Gender and sexuality were crucial to Wagner’s Ring even before a note was written; his aesthetic theories for nascent music drama were gendered from the start, with text the male sperm that fertilizes music-as-woman. Wagner’s attitudes to gender were in many ways typical of his time, with active man situated above passive woman in the biological and social hierarchy. But his works are more complex and even found supporters among contemporary feminists. In fact, it is often his female characters who act, not the men, and it is the women who restore order when men trigger chaos. Wagner himself saw correlations between his sexual life and his work; we here examine instances of congruence and incongruence. We also consider how Wagner’s approach to sexuality in his works influenced the composers, writers and artists who came after him.

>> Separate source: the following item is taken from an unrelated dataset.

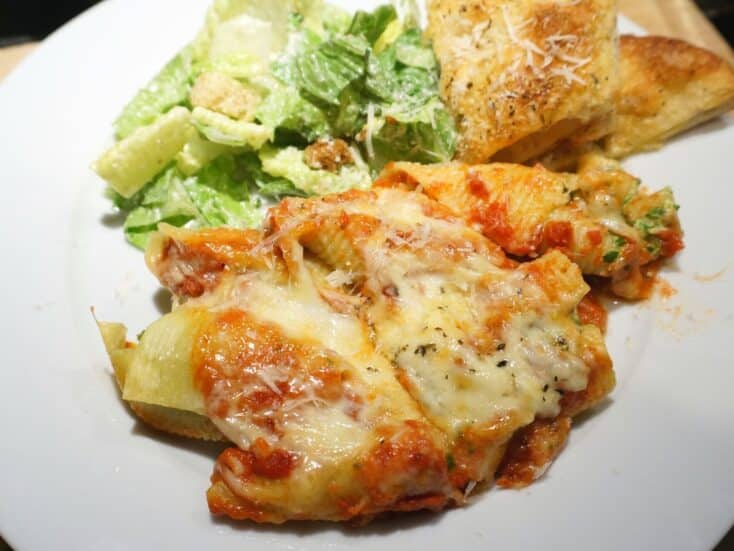 Identify the location of light brown area right on table. The height and width of the screenshot is (551, 734). (655, 20).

Richard Wagner was a political being throughout his life, even if his various political beliefs and commitments were not necessarily consistent or coherent. These beliefs found their way into his works. This is not surprising. Wagner despised what he saw as the shallowness and superficiality of contemporary opera. He aimed to supplant this with serious and substantial music dramas, of which the Ring is the grandest and most comprehensive example. Its mythological setting and characters can be deceptive. There are many implicit references to contemporary social and economic life. Wagner intended his work to have topical relevance. George Bernard Shaw, an early enthusiast for Wagner, was one of the first to see this. It is a mark of Wagner’s far-sightedness that he made an exploitative attitude to nature one of the key failings in the old order which was to be replaced. But how was this to happen? In his many drafts of Brunnhilde’s final peroration, Wagner evoked both the humanist Ludwig Feuerbach and the pessimist Arthur Schopenhauer. Wagner’s interests were never narrowly musical. He took a keen interest in the philosophical and intellectual currents of his age.

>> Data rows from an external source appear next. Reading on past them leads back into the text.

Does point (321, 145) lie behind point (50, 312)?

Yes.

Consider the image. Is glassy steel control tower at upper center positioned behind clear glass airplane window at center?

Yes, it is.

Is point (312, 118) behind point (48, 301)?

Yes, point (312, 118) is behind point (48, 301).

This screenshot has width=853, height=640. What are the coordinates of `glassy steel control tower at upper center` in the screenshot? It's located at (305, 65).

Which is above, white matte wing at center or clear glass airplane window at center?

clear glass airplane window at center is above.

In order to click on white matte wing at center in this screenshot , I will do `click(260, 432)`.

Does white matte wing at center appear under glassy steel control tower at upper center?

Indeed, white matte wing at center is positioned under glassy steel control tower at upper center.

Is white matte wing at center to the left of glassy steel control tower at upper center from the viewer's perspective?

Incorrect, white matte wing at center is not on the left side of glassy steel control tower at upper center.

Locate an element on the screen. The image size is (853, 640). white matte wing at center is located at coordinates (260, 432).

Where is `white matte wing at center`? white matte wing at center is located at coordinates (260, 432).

The only “dose of theoretical study” swallowed by the young Richard Wagner was “about half-a-year’s formal training in harmony and counterpoint in the ‘strict style,’” administered in 1831–2 by Theodor Weinlig of Leipzig’s Thomaskirche. Earlier, “instruction in the fundamentals of harmony from a member of the Leipzig theatre orchestra. Gottfried Müller, achieved little, as the pupil was too much immersed in the fantastic musical realm of E. T. A. Hoffmann’s Kapellmeister Kreisler and the Fantasiestücke to submit to the sober rigors of conventional theory.”